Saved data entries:
____________________

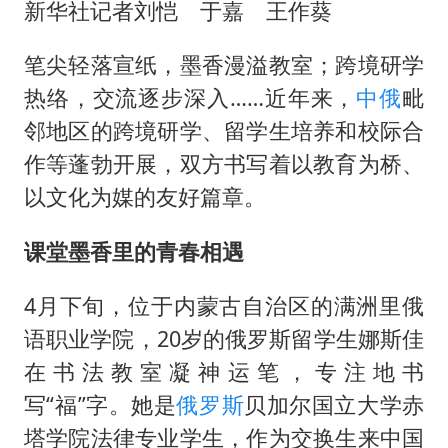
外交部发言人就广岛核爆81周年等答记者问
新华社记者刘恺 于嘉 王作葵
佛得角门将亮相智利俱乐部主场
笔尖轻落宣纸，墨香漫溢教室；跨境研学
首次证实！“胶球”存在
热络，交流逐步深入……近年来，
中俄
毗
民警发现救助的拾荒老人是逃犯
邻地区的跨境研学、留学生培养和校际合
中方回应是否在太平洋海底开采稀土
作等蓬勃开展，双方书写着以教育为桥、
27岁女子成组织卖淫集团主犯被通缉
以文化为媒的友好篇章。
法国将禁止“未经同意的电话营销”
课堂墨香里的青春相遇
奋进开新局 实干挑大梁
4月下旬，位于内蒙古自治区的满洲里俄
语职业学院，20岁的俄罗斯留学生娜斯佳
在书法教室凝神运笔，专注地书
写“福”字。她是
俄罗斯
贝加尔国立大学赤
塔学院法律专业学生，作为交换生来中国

____________________

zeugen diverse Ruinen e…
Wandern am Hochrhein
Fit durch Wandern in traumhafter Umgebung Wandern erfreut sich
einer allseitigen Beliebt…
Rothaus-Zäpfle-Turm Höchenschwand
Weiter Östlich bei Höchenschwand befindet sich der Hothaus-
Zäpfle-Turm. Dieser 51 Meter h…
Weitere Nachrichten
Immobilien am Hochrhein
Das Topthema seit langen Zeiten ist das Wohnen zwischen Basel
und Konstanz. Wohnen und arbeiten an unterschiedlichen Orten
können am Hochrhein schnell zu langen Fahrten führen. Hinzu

____________________

• [REQUIRED WORK]
For each line in the data that contains the string "Höchenschwand", give a copy of that line.

• [WRITTEN REPLY]
Rothaus-Zäpfle-Turm Höchenschwand
Weiter Östlich bei Höchenschwand befindet sich der Hothaus-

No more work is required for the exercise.